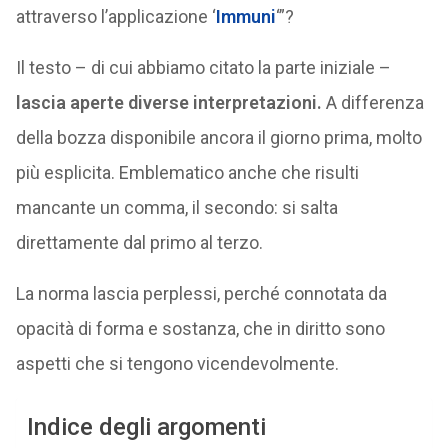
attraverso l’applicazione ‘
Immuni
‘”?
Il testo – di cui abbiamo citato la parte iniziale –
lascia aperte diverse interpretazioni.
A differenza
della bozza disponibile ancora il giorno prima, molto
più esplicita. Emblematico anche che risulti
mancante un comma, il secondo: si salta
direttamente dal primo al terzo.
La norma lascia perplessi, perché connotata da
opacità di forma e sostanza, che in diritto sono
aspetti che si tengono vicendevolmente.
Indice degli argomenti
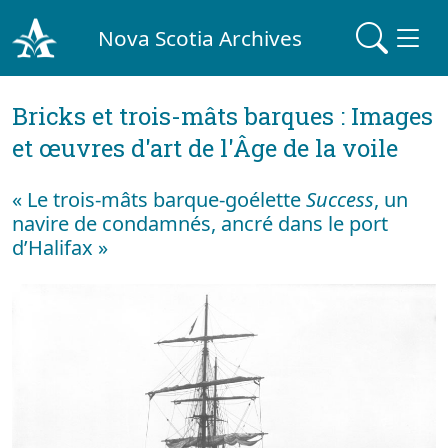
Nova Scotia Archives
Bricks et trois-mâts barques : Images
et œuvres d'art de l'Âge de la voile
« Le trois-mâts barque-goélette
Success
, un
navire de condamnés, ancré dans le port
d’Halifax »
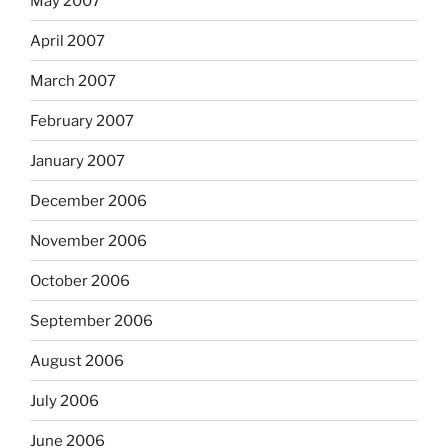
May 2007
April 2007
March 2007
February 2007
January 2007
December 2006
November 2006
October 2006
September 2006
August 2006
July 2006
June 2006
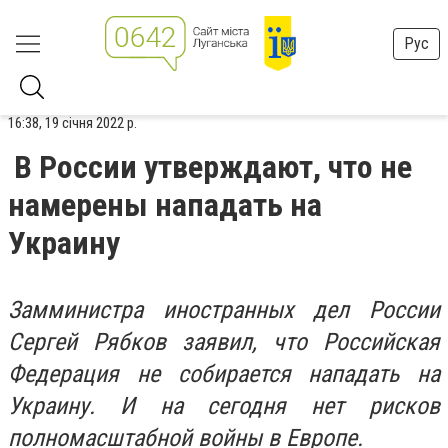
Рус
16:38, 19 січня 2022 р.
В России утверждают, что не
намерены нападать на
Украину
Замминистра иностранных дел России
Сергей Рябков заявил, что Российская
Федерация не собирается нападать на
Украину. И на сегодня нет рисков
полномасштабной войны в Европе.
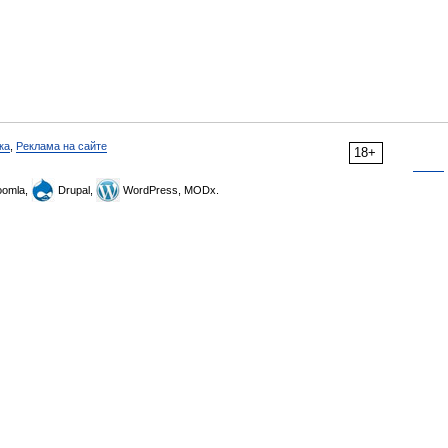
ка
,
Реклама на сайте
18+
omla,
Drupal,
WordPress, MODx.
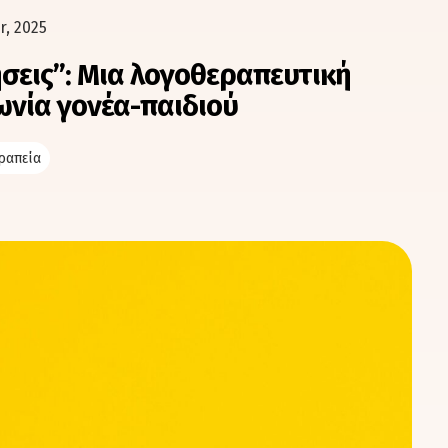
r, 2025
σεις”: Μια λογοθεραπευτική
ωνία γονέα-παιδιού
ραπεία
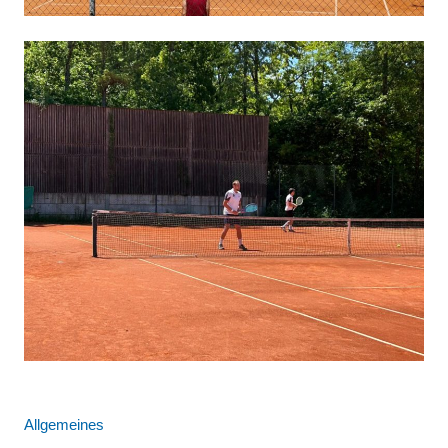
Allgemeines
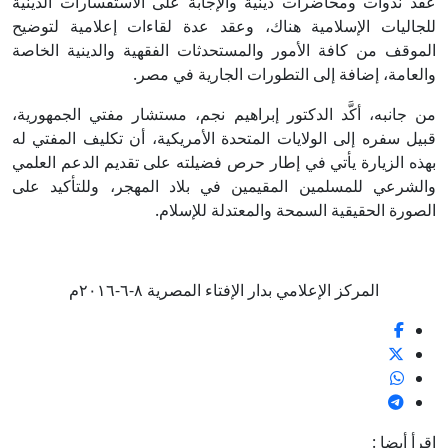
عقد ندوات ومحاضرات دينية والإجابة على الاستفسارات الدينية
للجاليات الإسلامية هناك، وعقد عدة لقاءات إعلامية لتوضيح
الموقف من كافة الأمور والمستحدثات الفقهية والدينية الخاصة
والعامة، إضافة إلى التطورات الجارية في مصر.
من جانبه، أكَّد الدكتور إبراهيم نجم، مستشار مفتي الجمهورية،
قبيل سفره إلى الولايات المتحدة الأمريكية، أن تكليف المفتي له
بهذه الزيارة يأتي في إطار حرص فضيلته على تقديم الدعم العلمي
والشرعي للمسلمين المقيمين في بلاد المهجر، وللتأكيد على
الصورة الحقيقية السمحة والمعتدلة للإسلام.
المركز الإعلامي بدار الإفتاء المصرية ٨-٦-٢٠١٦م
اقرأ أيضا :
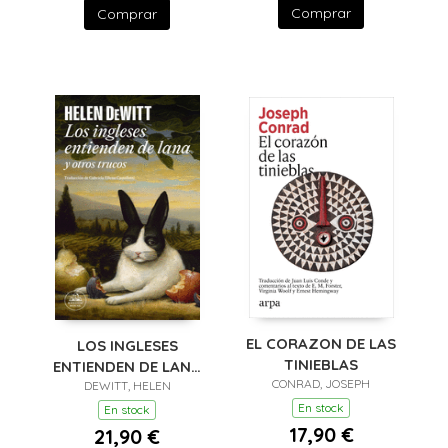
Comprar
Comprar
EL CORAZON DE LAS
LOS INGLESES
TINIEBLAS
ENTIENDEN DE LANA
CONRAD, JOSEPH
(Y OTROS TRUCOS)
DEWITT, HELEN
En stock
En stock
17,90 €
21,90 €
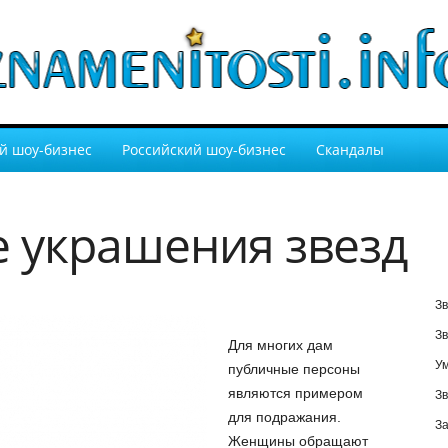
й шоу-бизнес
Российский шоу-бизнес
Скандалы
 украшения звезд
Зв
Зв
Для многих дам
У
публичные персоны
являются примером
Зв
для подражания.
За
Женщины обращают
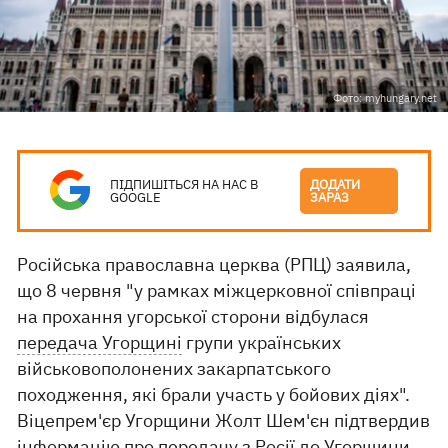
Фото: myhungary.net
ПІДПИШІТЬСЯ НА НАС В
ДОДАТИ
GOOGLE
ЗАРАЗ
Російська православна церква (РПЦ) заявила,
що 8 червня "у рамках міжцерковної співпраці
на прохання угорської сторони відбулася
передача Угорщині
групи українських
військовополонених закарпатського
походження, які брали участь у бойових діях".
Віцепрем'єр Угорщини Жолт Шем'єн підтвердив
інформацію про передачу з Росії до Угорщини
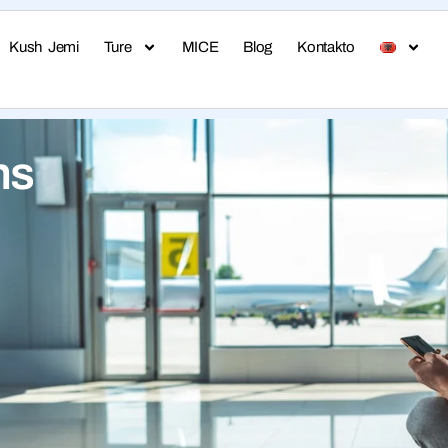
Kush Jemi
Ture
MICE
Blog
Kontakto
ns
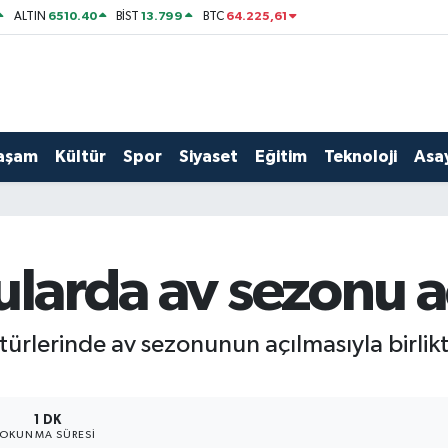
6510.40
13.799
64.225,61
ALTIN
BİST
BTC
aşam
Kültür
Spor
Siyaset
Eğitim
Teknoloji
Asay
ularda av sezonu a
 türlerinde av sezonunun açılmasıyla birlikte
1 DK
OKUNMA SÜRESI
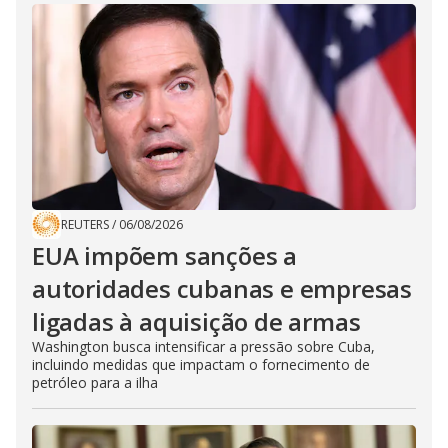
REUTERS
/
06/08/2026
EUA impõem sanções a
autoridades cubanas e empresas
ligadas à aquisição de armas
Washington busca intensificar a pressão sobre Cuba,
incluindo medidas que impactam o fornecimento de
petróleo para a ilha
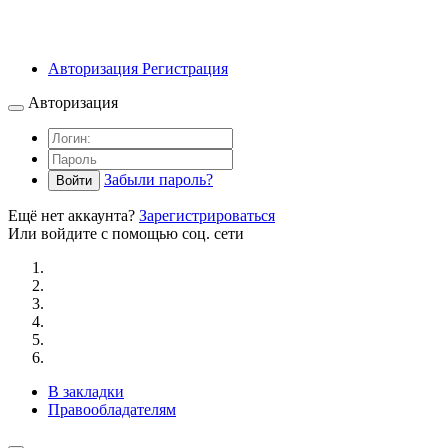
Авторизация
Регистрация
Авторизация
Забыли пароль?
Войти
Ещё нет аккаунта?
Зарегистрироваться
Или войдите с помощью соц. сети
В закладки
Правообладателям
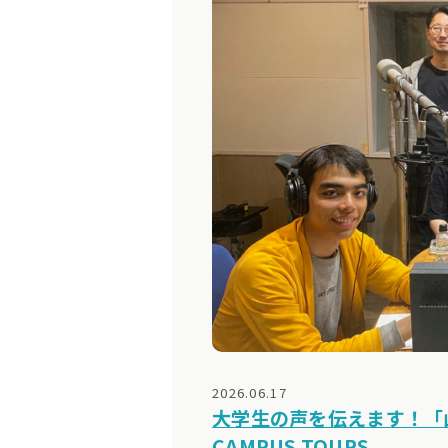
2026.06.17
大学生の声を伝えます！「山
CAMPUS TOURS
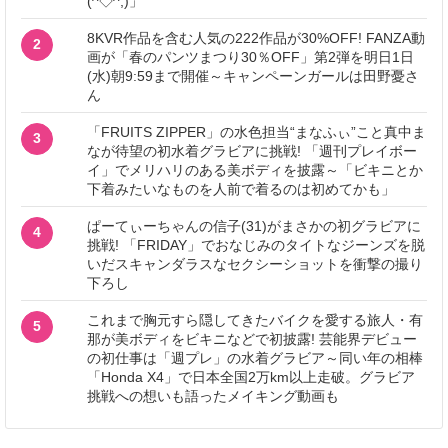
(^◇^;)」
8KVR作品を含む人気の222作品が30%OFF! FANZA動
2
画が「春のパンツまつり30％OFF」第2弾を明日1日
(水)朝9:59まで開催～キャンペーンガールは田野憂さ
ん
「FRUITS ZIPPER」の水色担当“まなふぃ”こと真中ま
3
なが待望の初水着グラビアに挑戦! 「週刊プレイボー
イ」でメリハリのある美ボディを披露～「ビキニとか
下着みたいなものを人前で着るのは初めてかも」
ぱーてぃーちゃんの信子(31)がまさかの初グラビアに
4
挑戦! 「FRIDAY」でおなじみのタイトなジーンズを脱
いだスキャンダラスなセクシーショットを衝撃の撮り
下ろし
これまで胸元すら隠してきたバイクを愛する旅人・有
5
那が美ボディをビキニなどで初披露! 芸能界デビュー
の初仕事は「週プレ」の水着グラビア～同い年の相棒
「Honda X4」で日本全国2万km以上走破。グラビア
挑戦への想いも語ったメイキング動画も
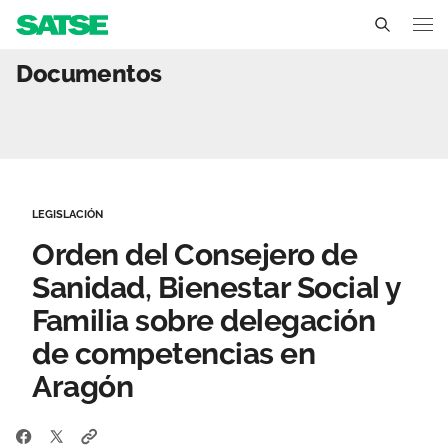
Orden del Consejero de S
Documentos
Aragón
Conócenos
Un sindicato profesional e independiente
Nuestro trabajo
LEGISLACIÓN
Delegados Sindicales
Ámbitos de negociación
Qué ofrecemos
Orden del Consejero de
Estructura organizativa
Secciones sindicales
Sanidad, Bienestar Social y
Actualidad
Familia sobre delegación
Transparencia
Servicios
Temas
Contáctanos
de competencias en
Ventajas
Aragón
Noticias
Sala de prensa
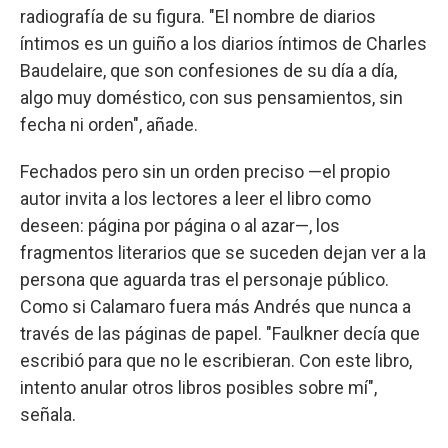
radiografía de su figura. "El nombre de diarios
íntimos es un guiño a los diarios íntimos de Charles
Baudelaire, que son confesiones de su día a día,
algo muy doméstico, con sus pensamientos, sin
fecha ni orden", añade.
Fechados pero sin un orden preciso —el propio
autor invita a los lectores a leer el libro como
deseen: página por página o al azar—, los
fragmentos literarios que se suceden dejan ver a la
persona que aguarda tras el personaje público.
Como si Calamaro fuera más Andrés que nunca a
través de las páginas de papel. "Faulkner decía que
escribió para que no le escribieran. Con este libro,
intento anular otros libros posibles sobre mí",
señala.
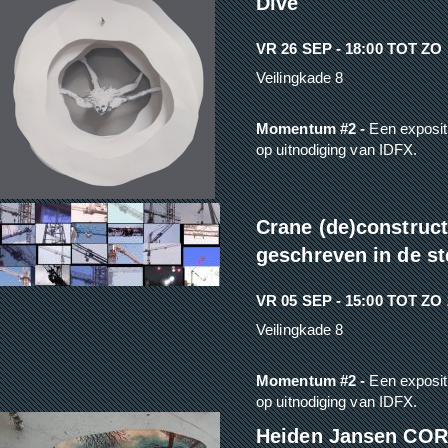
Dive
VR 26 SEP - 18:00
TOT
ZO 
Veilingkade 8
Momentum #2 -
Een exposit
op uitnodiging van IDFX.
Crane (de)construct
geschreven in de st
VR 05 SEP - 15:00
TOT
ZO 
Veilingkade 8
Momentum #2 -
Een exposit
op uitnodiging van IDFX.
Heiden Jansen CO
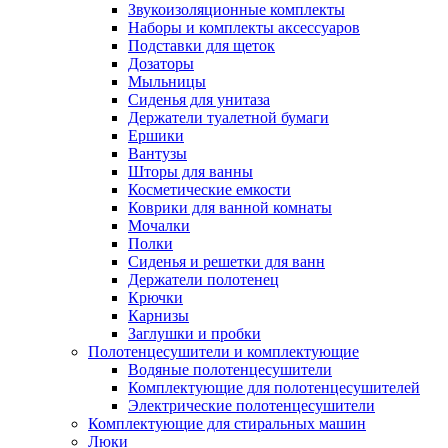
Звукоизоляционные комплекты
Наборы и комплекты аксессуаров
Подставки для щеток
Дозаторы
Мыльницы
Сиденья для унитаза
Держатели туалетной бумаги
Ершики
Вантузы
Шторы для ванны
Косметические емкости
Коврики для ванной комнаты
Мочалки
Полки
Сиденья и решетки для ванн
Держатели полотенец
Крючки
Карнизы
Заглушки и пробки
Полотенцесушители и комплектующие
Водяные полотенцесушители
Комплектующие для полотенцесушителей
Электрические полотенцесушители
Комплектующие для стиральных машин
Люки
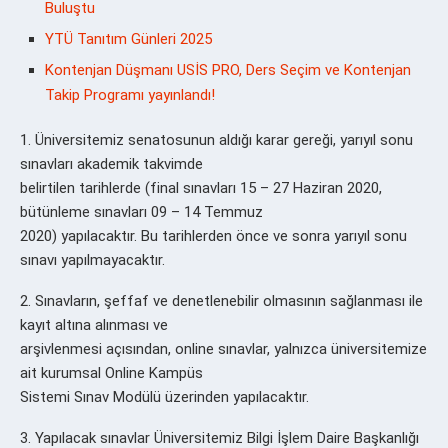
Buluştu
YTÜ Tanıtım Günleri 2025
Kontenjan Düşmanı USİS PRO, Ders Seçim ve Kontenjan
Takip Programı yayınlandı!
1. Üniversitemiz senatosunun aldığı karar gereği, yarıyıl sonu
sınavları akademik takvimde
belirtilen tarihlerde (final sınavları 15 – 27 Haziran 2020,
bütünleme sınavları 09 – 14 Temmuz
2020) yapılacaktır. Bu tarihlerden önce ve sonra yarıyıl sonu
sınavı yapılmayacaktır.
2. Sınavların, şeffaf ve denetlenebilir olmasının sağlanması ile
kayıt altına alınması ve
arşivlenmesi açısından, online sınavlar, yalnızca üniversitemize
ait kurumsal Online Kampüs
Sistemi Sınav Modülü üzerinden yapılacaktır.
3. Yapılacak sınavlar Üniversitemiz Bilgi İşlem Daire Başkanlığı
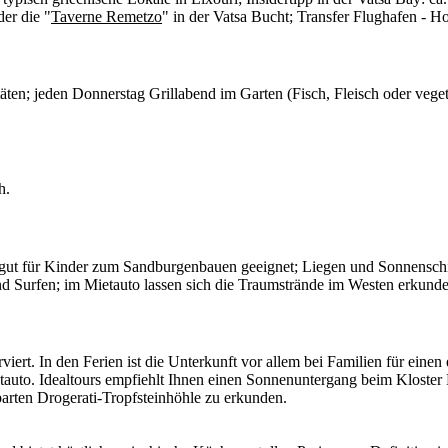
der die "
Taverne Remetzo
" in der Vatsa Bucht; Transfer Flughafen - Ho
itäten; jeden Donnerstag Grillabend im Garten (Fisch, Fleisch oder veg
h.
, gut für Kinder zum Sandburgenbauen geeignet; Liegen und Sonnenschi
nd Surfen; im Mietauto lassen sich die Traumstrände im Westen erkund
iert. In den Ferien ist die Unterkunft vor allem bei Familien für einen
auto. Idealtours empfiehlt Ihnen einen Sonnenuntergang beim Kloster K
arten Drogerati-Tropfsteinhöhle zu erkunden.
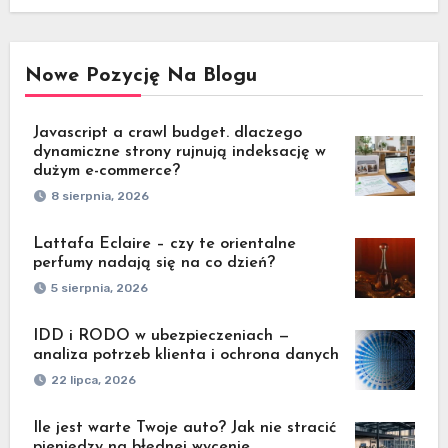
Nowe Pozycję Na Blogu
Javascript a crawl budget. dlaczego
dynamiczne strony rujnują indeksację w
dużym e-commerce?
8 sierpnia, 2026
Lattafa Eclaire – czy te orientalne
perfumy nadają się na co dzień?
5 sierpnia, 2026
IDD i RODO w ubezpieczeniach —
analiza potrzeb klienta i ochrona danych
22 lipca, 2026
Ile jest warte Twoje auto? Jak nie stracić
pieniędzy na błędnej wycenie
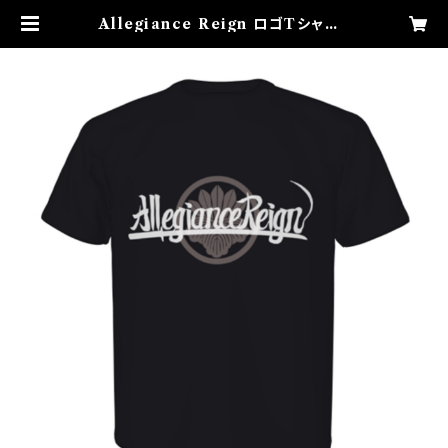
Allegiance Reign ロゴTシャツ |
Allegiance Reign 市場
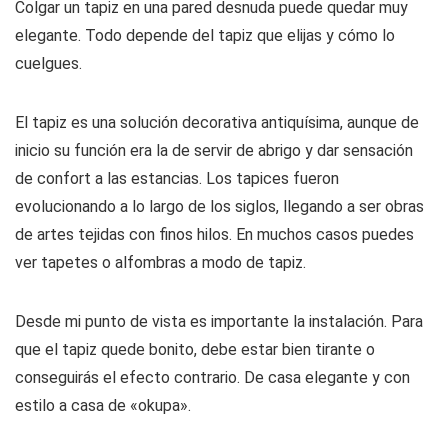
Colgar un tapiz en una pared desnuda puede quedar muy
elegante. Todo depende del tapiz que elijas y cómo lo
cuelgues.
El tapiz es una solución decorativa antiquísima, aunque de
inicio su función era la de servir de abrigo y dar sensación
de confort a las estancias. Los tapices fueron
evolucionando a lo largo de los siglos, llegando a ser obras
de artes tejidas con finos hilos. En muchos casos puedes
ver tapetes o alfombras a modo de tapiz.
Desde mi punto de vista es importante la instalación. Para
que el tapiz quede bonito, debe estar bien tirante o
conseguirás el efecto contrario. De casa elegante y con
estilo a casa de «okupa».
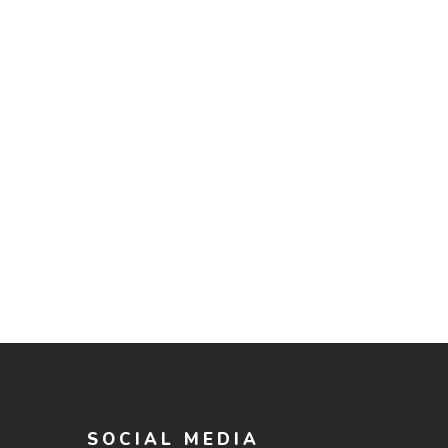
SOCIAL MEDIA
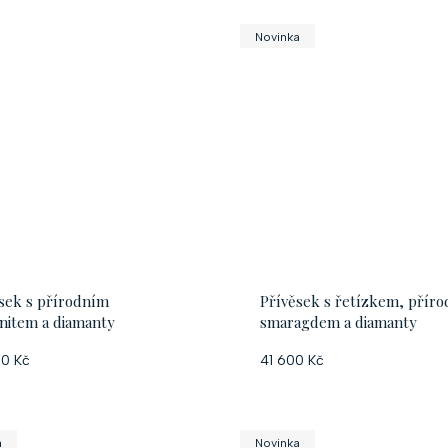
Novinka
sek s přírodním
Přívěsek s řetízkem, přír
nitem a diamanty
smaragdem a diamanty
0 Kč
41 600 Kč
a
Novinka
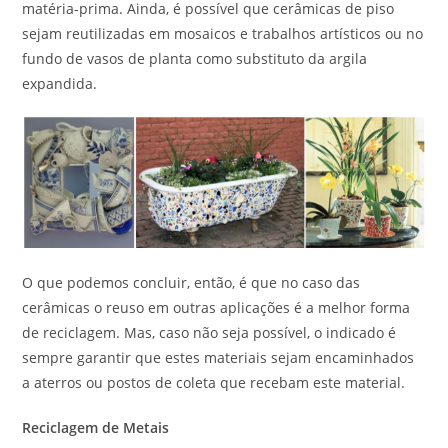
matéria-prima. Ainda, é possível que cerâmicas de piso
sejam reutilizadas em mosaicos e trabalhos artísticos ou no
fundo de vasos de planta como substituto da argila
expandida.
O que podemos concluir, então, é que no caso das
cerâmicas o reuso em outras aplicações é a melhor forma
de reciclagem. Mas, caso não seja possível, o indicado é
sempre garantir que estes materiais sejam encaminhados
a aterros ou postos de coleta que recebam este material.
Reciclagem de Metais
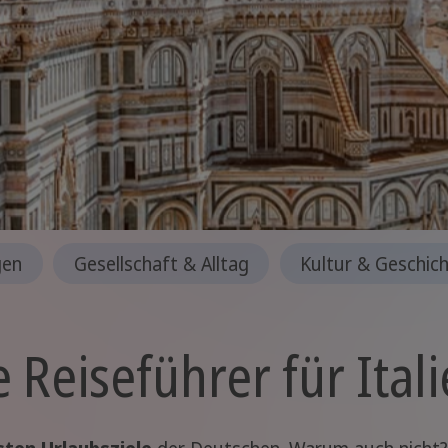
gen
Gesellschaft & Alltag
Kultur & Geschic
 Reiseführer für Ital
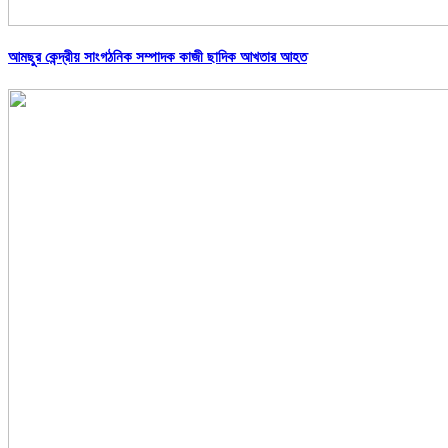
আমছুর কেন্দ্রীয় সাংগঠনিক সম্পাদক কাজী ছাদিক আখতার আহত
---------------
§ WORK TO BE COMPLETED
Scan the entries above and copy each line where "einen" occurs.

§ WRITTEN SOLUTION
iert. In den Ferien ist die Unterkunft vor allem bei Familien für einen
auto. Idealtours empfiehlt Ihnen einen Sonnenuntergang beim Kloster K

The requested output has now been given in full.